Wow....are you really that Naive?
You seriously think that people trade oil in American dollars because they want to? That sir, is the most ridiculous thing I have heard in quite some time. Heres a perfect explanation of this "silly petrodollar" that you so easily blow off.

The invasion of Iraq may well be remembered as the first oil currency war. Far from being a response to 9-11 terrorism or Iraq's alleged weapons of mass destruction, Petrodollar Warfare argues that the invasion was precipitated by two converging phenomena: the imminent peak in global oil production, and the ascendance of the euro currency.

Energy analysts agree that world oil supplies are about to peak, after which there will be a steady decline in supplies of oil. Iraq, possessing the world's second largest oil reserves, was therefore already a target of U.S. geostrategic interests. Together with the fact that Iraq had switched its oil export currency to euros -- rather than U.S. dollars -- the Bush administration's unreported aim was to prevent further OPEC momentum in favor of the euro as an alternative oil transaction currency standard.

Meticulously researched, Petrodollar Warfare examines U.S. dollar hegemony and the unsustainable macroeconomics of 'petrodollar recycling,' pointing out that the issues underlying the Iraq war also apply to geopolitical tensions between the U.S. and other countries including the European Union (E.U.), Iran, Venezuela, and Russia.

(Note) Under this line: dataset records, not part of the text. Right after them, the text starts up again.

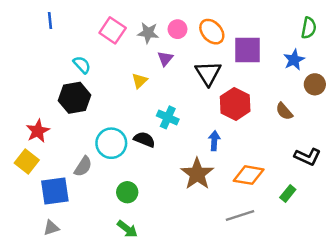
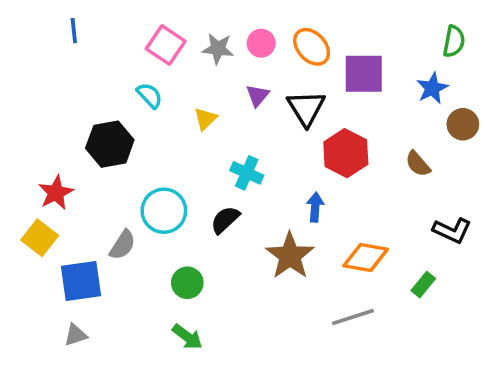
purple triangle: (165, 59) -> (258, 95), moved
cyan semicircle: (82, 65) -> (149, 95), moved
black semicircle: (144, 140) -> (225, 220), moved, turned -65

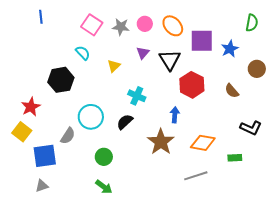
blue star: (432, 88) -> (230, 49), moved
green rectangle: (423, 285) -> (235, 158), turned 48

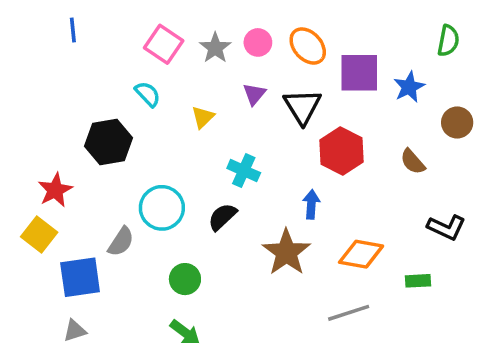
gray star: (121, 27) -> (215, 48), turned 30

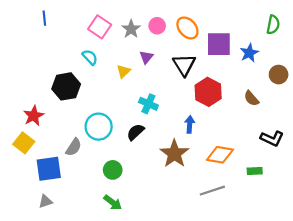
purple triangle: (254, 94) -> (146, 57), moved

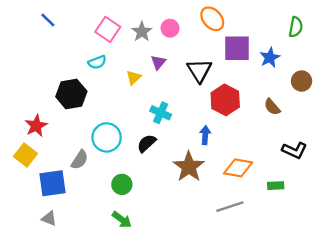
blue line: (44, 18) -> (48, 20), turned -40
orange ellipse: (187, 28) -> (212, 19), moved
cyan semicircle: (90, 57) -> (97, 62), turned 112
gray triangle: (45, 201) -> (49, 218), turned 40

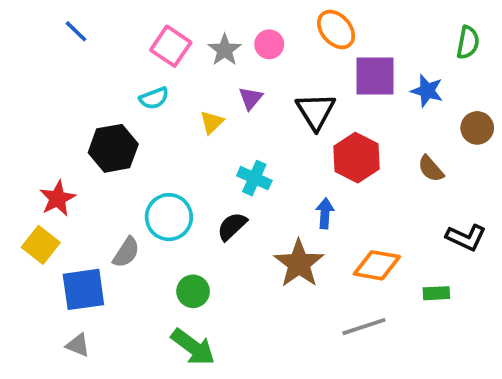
blue star: (270, 58) -> (427, 91), turned -30
green arrow: (122, 220) -> (193, 347), size x1.4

The author warns that without changing course, the American Experiment will end the way all empires end with military over-extension and subsequent economic decline. He recommends the multilateral pursuit of both energy and monetary reforms within a United Nations framework to create a more balanced global energy and monetary system thereby reducing the possibility of future oil-depletion and oil currency-related warfare.

The USA is a war mongering military industrial machine that I am sure most of the world woyuld have nothing to do with if they had a choice in the matter. And I don't mean that the US people are war mongering in general...it is the powers that be and the pursuit of world domination in the name of "Democrocy" that I refer to. Methinks it is time one reads between the lines when disseminating world events and how they relate to oil trade.